Sacha Baron Cohen. To some, he’s an unbeatable comedic legend of modern times. To others, he’s nothing more than a demeaning comedian, seeking nothing more than to offend peoples of various nations, ethnicities, or creeds. No matter what side of the argument you’re on, however, there’s no denying that the character and actor made tremendously positive impacts on the overall cinematic landscape of the early 21st century, and continue to do so to this day.
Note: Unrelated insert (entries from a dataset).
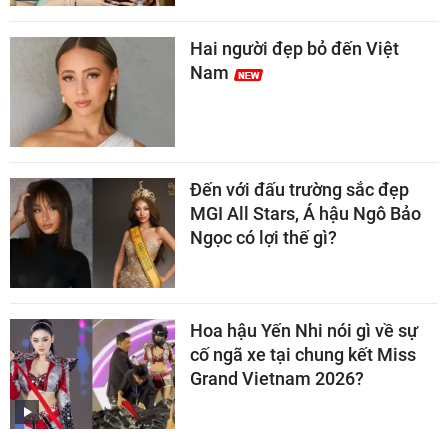
Hai người đẹp bỏ đến Việt
Nam
Đến với đấu trường sắc đẹp
MGI All Stars, Á hậu Ngô Bảo
Ngọc có lợi thế gì?
Hoa hậu Yến Nhi nói gì về sự
cố ngã xe tại chung kết Miss
Grand Vietnam 2026?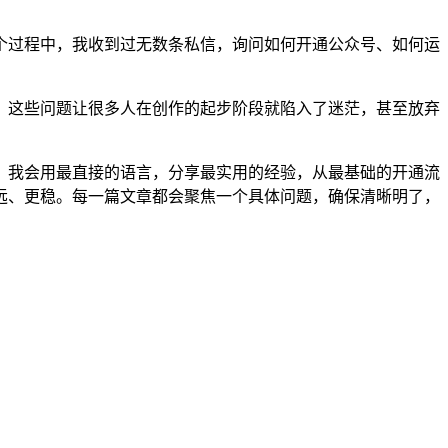
这个过程中，我收到过无数条私信，询问如何开通公众号、如何运
。这些问题让很多人在创作的起步阶段就陷入了迷茫，甚至放弃
。我会用最直接的语言，分享最实用的经验，从最基础的开通流
远、更稳。每一篇文章都会聚焦一个具体问题，确保清晰明了，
With the unscripted, superbly documentary-like Borat: Cultural Learnings of America for Make Benefit Glorious Nation of Kazakhstan (2006) directed by Larry Charles, both Cohen and the character of Borat Sagdiyev, a well-loved fictitious Kazakh journalist — who travels throughout the United States to film a documentary which features true encounters and interactions with real Americans — received universal acclaim and recognition way beyond Kazakhstan’s borders. Though the film didn’t easily get past the minds of audiences without controversy, today it’s heralded as one of the funniest films of the decade. If not, the mockumentary is one of the best films of said decade. I couldn’t agree more with either of those claims.
As for my opinions, I have many positive ones, but I’ll try not to ramble on, as discussing this movie in great length takes away from the absolute powerhouse of entertainment this masterpiece is.
Let’s face it: Sacha Baron Cohen is a comedic chameleon in EVERY sense of the word. He’s the cinematic equivalent of what David Bowie is to rock and pop culture. Constantly shifting characters and roles, testing others perceptions of those who don’t necessarily fit in with their social norms of, whilst basically fooling (and often baffling) those he comes in contact with as his numerous characters. If there were ever such thing as the perfect character actor of recent memory, Sacha Baron Cohen would likely be it. No other actor in my knowledge can fully transform into a different person, not famous to the general public as Freddie Mercury or Abraham Lincoln for example and make it so believable. There are simply no words for it.
As Borat, Cohen is a pure, unadulterated cringe-fest. But what makes this cringe-fest so great is simply for the reason that he is brilliant, sad, often revealing, and always stupendously funny. He, in my mind, makes people’s racist beliefs, narrow-minded approaches, and unwillingness or inabilities to conform to different cultures and belief systems. Thus, with this film, Borat and the director will make the viewer want to become a better person, make them laugh until they bawl, whilst, at the same time, often leaving them in a shocked state of mind.
A perfect roller coaster ride beyond description, there is no doubt in my mind that Borat will LONG be remembered as not only one of the greatest comedies of the decade, but as one of the greatest film comedies of all time.